Le Pen admits her anti-euro stand may cost votes. In 2012, say her strategists, it knocked her out in the first round.
The party is split. Her critics say the fight against Europe frightens the mainstream voters that she is trying to woo away from the Republicans. Others say it diverts attention from the FN’s law-and-order message and more visceral matters: the defence of France’s secular society, as they put it, or the crusade against Islam as France’s 4.7 million Muslims see it.
‘‘It may hurt me, but what other solution is there? Am I supposed to lie and pretend that it is possible to pursue our patriotic policies while we are still in the euro?’’ she said.
French views on Europe fluctuate but are slowly hardening over time. A survey last June found that 61 per cent of French voters had an ‘‘unfavourable’’ opinion of the EU – compared with 48 per cent in the UK – and a clear majority wanted core powers repatriated from Brussels.
Whether she can overcome the toxic legacy of the Front National is an open question. She has carried out a purge, taking the devil out of the party. The rebranding has paid off – up to a point – though some say she has ‘‘watered the wine’’ too. For now, however, Le Pen is in the political sweet spot.
The centre-Right is stuck with a ‘‘Mr Clean’’ who turns out not to be clean. The Left is split. The Socialists have chosen a ‘‘Corbynesque’’ utopian unable to stop the leakage of their workingclass base to the FN.
‘‘For the first time in more than 30 years, there is a party that taps into all the core values of the working class: cultural, economic, and social protectionism,’’ says the think tank Terra Nova.

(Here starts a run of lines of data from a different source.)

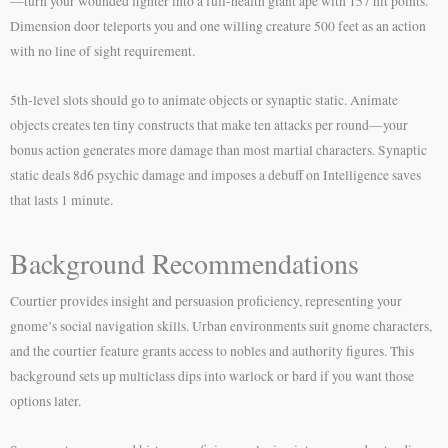
—turn your wounded fighter into a full-health giant ape with 157 hit points.
Dimension door teleports you and one willing creature 500 feet as an action
with no line of sight requirement.
5th-level slots should go to animate objects or synaptic static. Animate
objects creates ten tiny constructs that make ten attacks per round—your
bonus action generates more damage than most martial characters. Synaptic
static deals 8d6 psychic damage and imposes a debuff on Intelligence saves
that lasts 1 minute.
Background Recommendations
Courtier provides insight and persuasion proficiency, representing your
gnome’s social navigation skills. Urban environments suit gnome characters,
and the courtier feature grants access to nobles and authority figures. This
background sets up multiclass dips into warlock or bard if you want those
options later.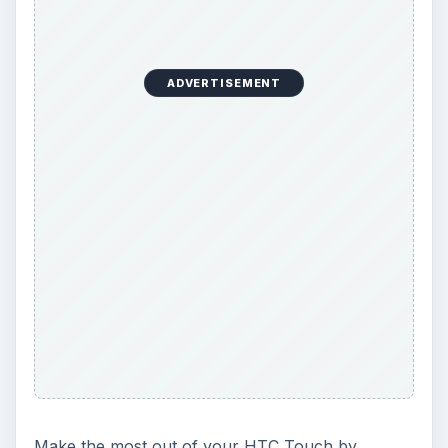
The Reality of Cell Phone
Addiction: What Are the
Dangers?
Calling, texting, directions, shopping, social
media, photos, games, banking, reading,
researching, checking the time or …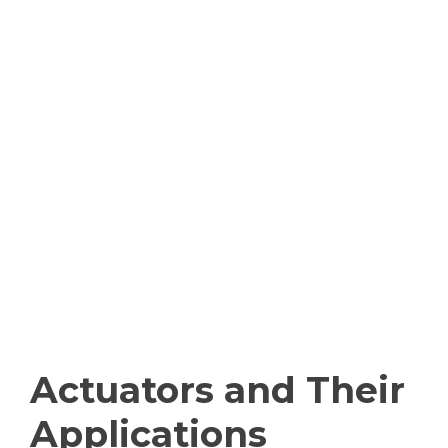
Actuators and Their
Applications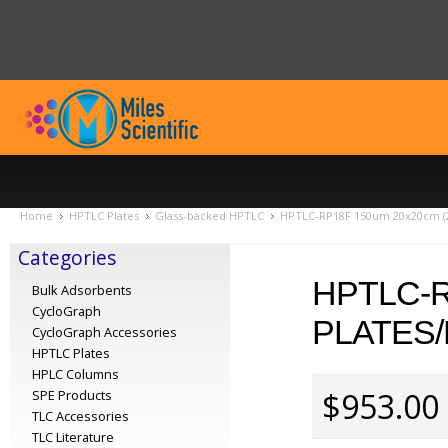
Home
HPTLC Plates
Glass-backed HPTLC
HPTLC-RP18F 150um 20x20cm (2
Categories
HPTLC-R
Bulk Adsorbents
CycloGraph
PLATES/
CycloGraph Accessories
HPTLC Plates
HPLC Columns
$953.00
SPE Products
TLC Accessories
TLC Literature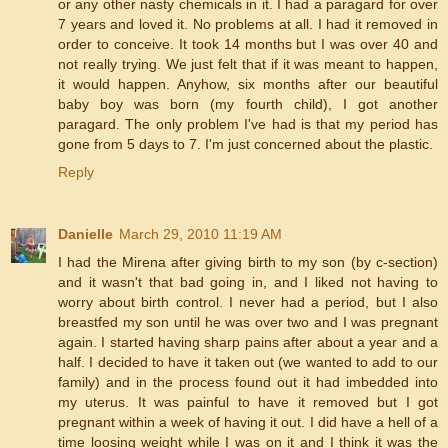
or any other nasty chemicals in it. I had a paragard for over
7 years and loved it. No problems at all. I had it removed in
order to conceive. It took 14 months but I was over 40 and
not really trying. We just felt that if it was meant to happen,
it would happen. Anyhow, six months after our beautiful
baby boy was born (my fourth child), I got another
paragard. The only problem I've had is that my period has
gone from 5 days to 7. I'm just concerned about the plastic.
Reply
Danielle
March 29, 2010 11:19 AM
I had the Mirena after giving birth to my son (by c-section)
and it wasn't that bad going in, and I liked not having to
worry about birth control. I never had a period, but I also
breastfed my son until he was over two and I was pregnant
again. I started having sharp pains after about a year and a
half. I decided to have it taken out (we wanted to add to our
family) and in the process found out it had imbedded into
my uterus. It was painful to have it removed but I got
pregnant within a week of having it out. I did have a hell of a
time loosing weight while I was on it and I think it was the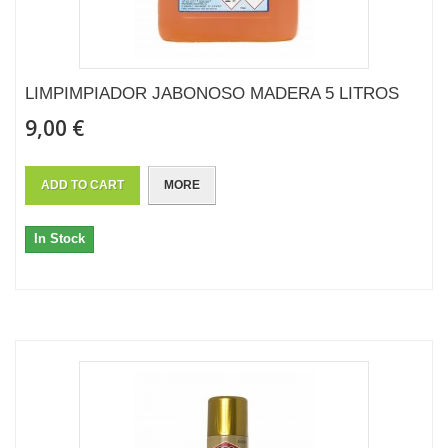
LIMPIMPIADOR JABONOSO MADERA 5 LITROS
9,00 €
ADD TO CART
MORE
In Stock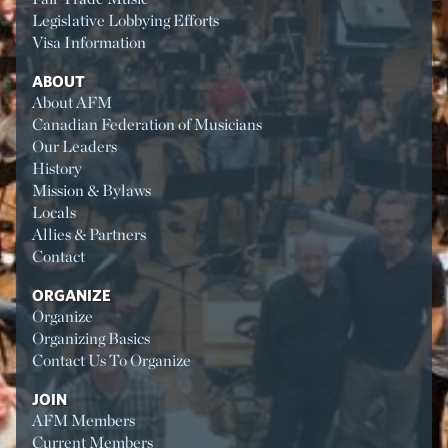
Legislative Lobbying Efforts
Visa Information
ABOUT
About AFM
Canadian Federation of Musicians
Our Leaders
History
Mission & Bylaws
Locals
Allies & Partners
Contact
ORGANIZE
Organize
Organizing Basics
Contact Us To Organize
JOIN
AFM Members
Current Members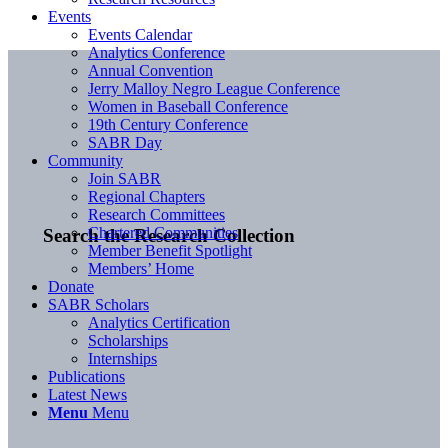
Events
Events Calendar
Analytics Conference
Annual Convention
Jerry Malloy Negro League Conference
Women in Baseball Conference
19th Century Conference
SABR Day
Community
Join SABR
Regional Chapters
Research Committees
Chartered Communities
Search the Research Collection
Member Benefit Spotlight
Members’ Home
Donate
SABR Scholars
Analytics Certification
Scholarships
Internships
Publications
Latest News
Menu
Menu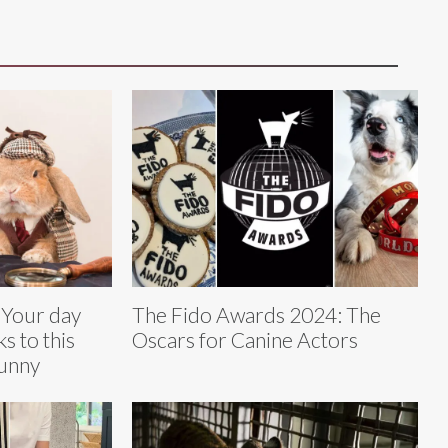
 Your day
The Fido Awards 2024: The
ks to this
Oscars for Canine Actors
bunny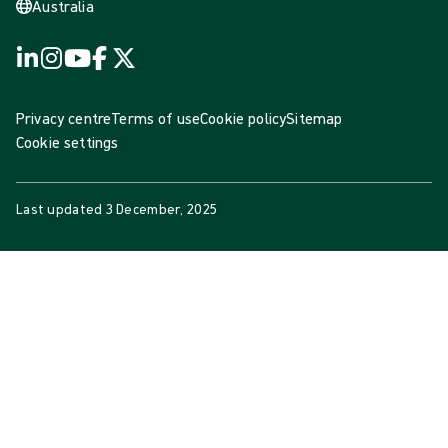
Australia
Privacy centre
Terms of use
Cookie policy
Sitemap
Cookie settings
Last updated
3 December, 2025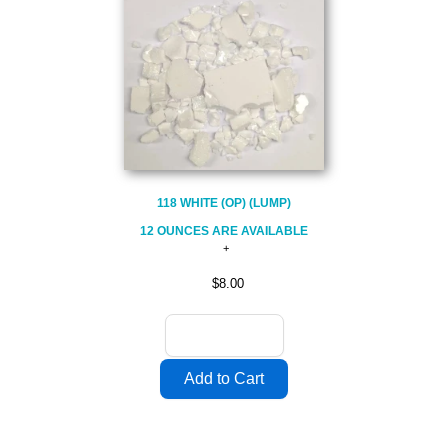
118 WHITE (OP) (LUMP)
12 OUNCES ARE AVAILABLE
$8.00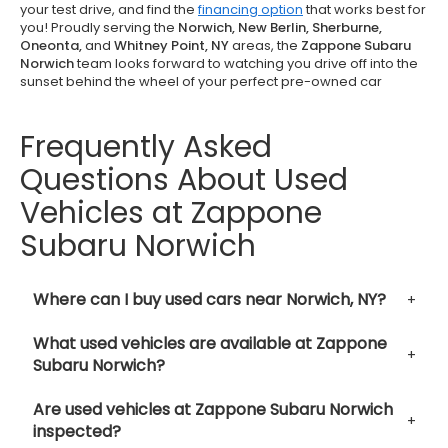
your test drive, and find the
financing option
that works best for
you! Proudly serving the
Norwich, New Berlin, Sherburne,
Oneonta,
and
Whitney Point, NY
areas, the
Zappone Subaru
Norwich
team looks forward to watching you drive off into the
sunset behind the wheel of your perfect pre-owned car
Frequently Asked
Questions About Used
Vehicles at Zappone
Subaru Norwich
Where can I buy used cars near Norwich, NY?
What used vehicles are available at Zappone
Subaru Norwich?
Are used vehicles at Zappone Subaru Norwich
inspected?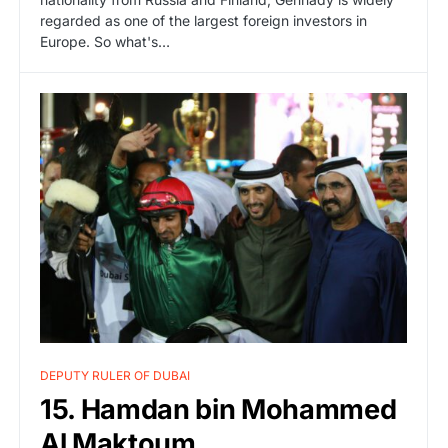
regarded as one of the largest foreign investors in
Europe. So what's…
DEPUTY RULER OF DUBAI
15. Hamdan bin Mohammed
Al Maktoum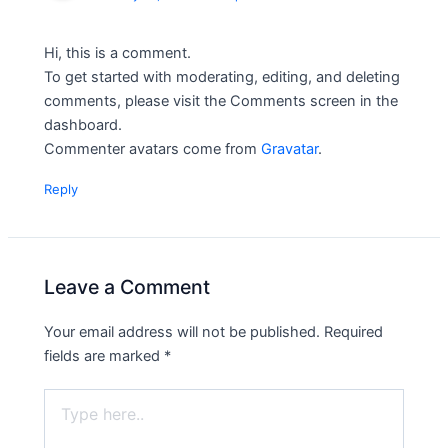
Hi, this is a comment.
To get started with moderating, editing, and deleting
comments, please visit the Comments screen in the
dashboard.
Commenter avatars come from
Gravatar
.
Reply
Leave a Comment
Your email address will not be published.
Required
fields are marked
*
Type
here..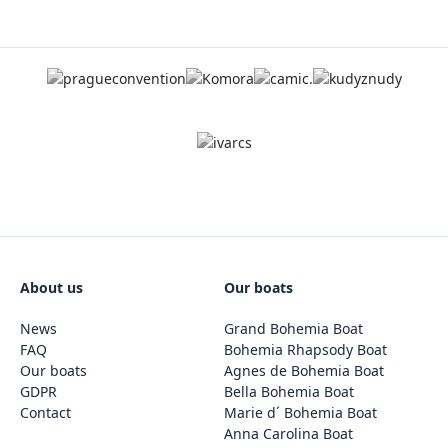
About us
Our boats
News
Grand Bohemia Boat
FAQ
Bohemia Rhapsody Boat
Our boats
Agnes de Bohemia Boat
GDPR
Bella Bohemia Boat
Contact
Marie d´ Bohemia Boat
Anna Carolina Boat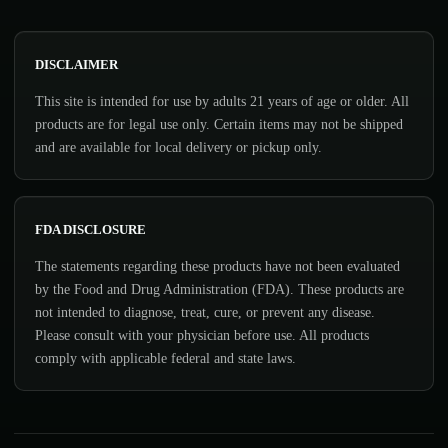
DISCLAIMER
This site is intended for use by adults 21 years of age or older. All
products are for legal use only. Certain items may not be shipped
and are available for local delivery or pickup only.
FDA DISCLOSURE
The statements regarding these products have not been evaluated
by the Food and Drug Administration (FDA). These products are
not intended to diagnose, treat, cure, or prevent any disease.
Please consult with your physician before use. All products
comply with applicable federal and state laws.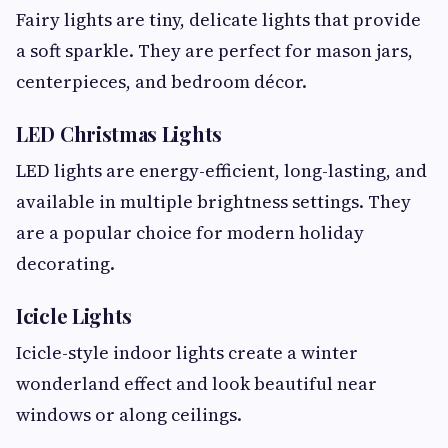
Fairy lights are tiny, delicate lights that provide
a soft sparkle. They are perfect for mason jars,
centerpieces, and bedroom décor.
LED Christmas Lights
LED lights are energy-efficient, long-lasting, and
available in multiple brightness settings. They
are a popular choice for modern holiday
decorating.
Icicle Lights
Icicle-style indoor lights create a winter
wonderland effect and look beautiful near
windows or along ceilings.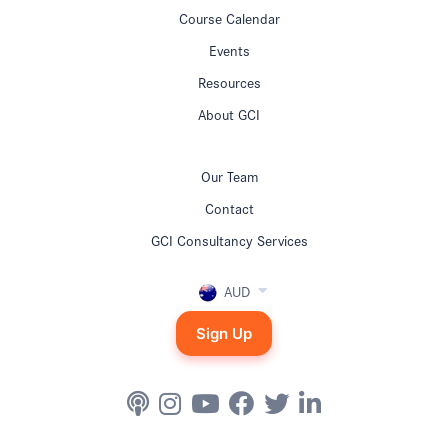
Course Calendar
Events
Resources
About GCI
Our Team
Contact
GCI Consultancy Services
AUD
Sign Up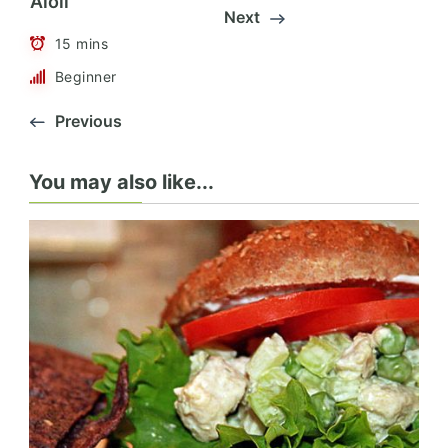
Aioli
Next
15 mins
Beginner
Previous
You may also like...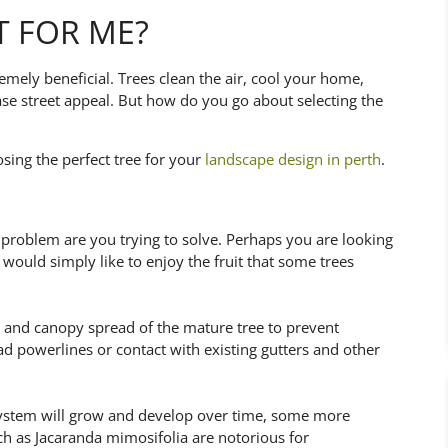
T FOR ME?
tremely beneficial. Trees clean the air, cool your home,
ase street appeal. But how do you go about selecting the
sing the perfect tree for your
landscape design in perth
.
problem are you trying to solve. Perhaps you are looking
r would simply like to enjoy the fruit that some trees
ght and canopy spread of the mature tree to prevent
d powerlines or contact with existing gutters and other
ot system will grow and develop over time, some more
ch as Jacaranda mimosifolia are notorious for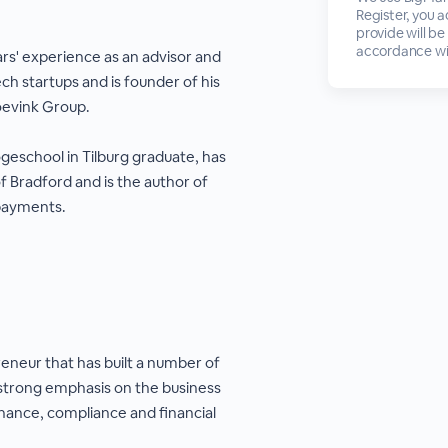
Register, you 
provide will be
accordance wi
rs' experience as an advisor and
ch startups and is founder of his
evink Group.
geschool in Tilburg graduate, has
f Bradford and is the author of
 payments.
eneur that has built a number of
 strong emphasis on the business
ance, compliance and financial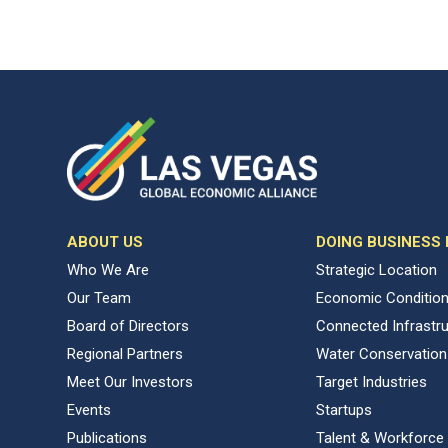
ABOUT US
DOING BUSINESS
Who We Are
Strategic Location
Our Team
Economic Conditio
Board of Directors
Connected Infrastr
Regional Partners
Water Conservation
Meet Our Investors
Target Industries
Events
Startups
Publications
Talent & Workforce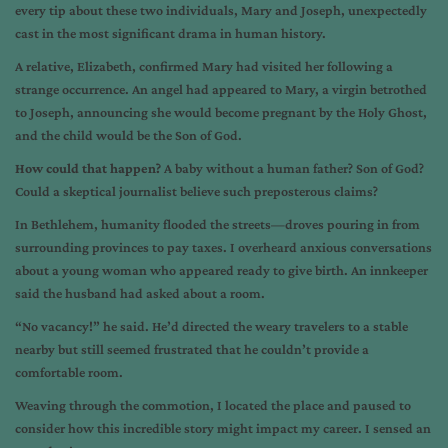
every tip about these two individuals, Mary and Joseph, unexpectedly
cast in the most significant drama in human history.
A relative, Elizabeth, confirmed Mary had visited her following a
strange occurrence. An angel had appeared to Mary, a virgin betrothed
to Joseph, announcing she would become pregnant by the Holy Ghost,
and the child would be the Son of God.
How could that happen?
A baby without a human father? Son of God?
Could a skeptical journalist believe such preposterous claims?
In Bethlehem, humanity flooded the streets—droves pouring in from
surrounding provinces to pay taxes. I overheard anxious conversations
about a young woman who appeared ready to give birth. An innkeeper
said the husband had asked about a room.
“No vacancy!” he said. He’d directed the weary travelers to a stable
nearby but still seemed frustrated that he couldn’t provide a
comfortable room.
Weaving through the commotion, I located the place and paused to
consider how this incredible story might impact my career. I sensed an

Le Pen is relishing a duel with the perfect adversary: Emmanuel Macron, a pro-European globalist, and the untested boy-wonder of French politics. The former economy minister talks well but he has no party machine, and has not yet fleshed out his policies.
‘‘The choice in modern politics is no longer between Left and Right. It lies elsewhere, and with Macron things are clear. It is a battle between patriots and unbridled globalism,’’ she said.
Whether the French are ready for Le Pen’s pungent brew has become a massively important question. – Telegraph Group
French presidential election candidate Marine Le Pen poses during a photo call on the beach in Nice this week. The Front National leader is appearing more attractive to voters as an ‘‘anchor of stability’’ amid the turbulence of her rivals’ campaigns.